My primary international experiences have been working with Mercy Ships, a group providing free medical care to West Africans. I served from 2004-2005 in Benin and Liberia, and again for four months in 2011 in Sierra Leone. In addition, I spent a semester of college teaching English in Seoul, South Korea, five weeks running a summer English camp in Wuhan, China, and two weeks serving in a disabled boy's home in Neszmély, Hungary.
Throughout my career, I have gained financial analysis, consulting, and non-profit program management skills. I earned my BA from Wheaton College, and my MBA from Georgetown University.
I’m deeply motivated by the outcomes of international collaboration and the unique solutions generated when diverse groups of people come together to solve challenges.
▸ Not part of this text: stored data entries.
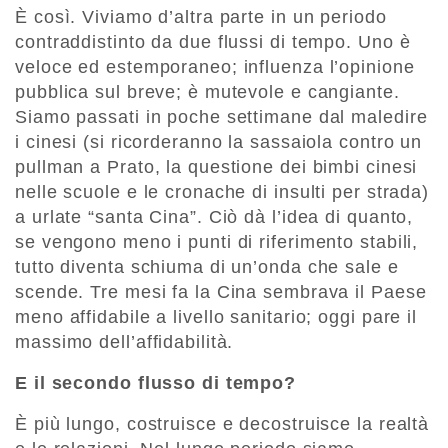
È così. Viviamo d’altra parte in un periodo
contraddistinto da due flussi di tempo. Uno è
veloce ed estemporaneo; influenza l’opinione
pubblica sul breve; è mutevole e cangiante.
Siamo passati in poche settimane dal maledire
i cinesi (si ricorderanno la sassaiola contro un
pullman a Prato, la questione dei bimbi cinesi
nelle scuole e le cronache di insulti per strada)
a urlate “santa Cina”. Ciò dà l’idea di quanto,
se vengono meno i punti di riferimento stabili,
tutto diventa schiuma di un’onda che sale e
scende. Tre mesi fa la Cina sembrava il Paese
meno affidabile a livello sanitario; oggi pare il
massimo dell’affidabilità.
E il secondo flusso di tempo?
È più lungo, costruisce e decostruisce la realtà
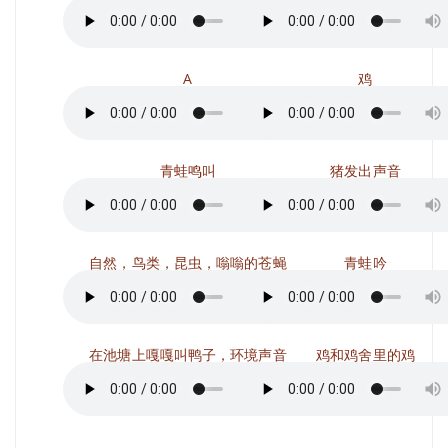
A
鸡
青蛙鸣叫
猪发出声音
自然，鸟类，昆虫，嗡嗡的苍蝇
青蛙吟
在池塘上嘎嘎叫鸭子，环境声音
鸡和鸡舍里的鸡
I joined Boomerang because I was inspired by its emphasis on both learning from local communities and working together on community-led solutions.
I’ve spent the last nine years working as an international educator, focusing much of my work on under-served communities in China and SE Asia. For the last five years, I’ve been a senior director at VIA, a nonprofit that has been connecting the U.S. and Asia for over 50 years through education and service programs. My team and I design and manage experiential learning programs for students and professionals on behalf of the Department of State, Stanford University, and the University of California Education Abroad Program. Our programs have ranged from social entrepreneurship training for Tibetan entrepreneurs, to training Americans to work at schools and NGOs in Myanmar, and sports and leadership training for youth in the Mekong Delta.
Previously, I completed a BA and MA in International Affairs from American University’s School of International Service, concentrating on development and governance in sub-Saharan Africa. My personal and professional travel has taken me to over 40 countries and I’ve been fortunate to spend long stretches of time in Asia, Latin America, and Southern Africa.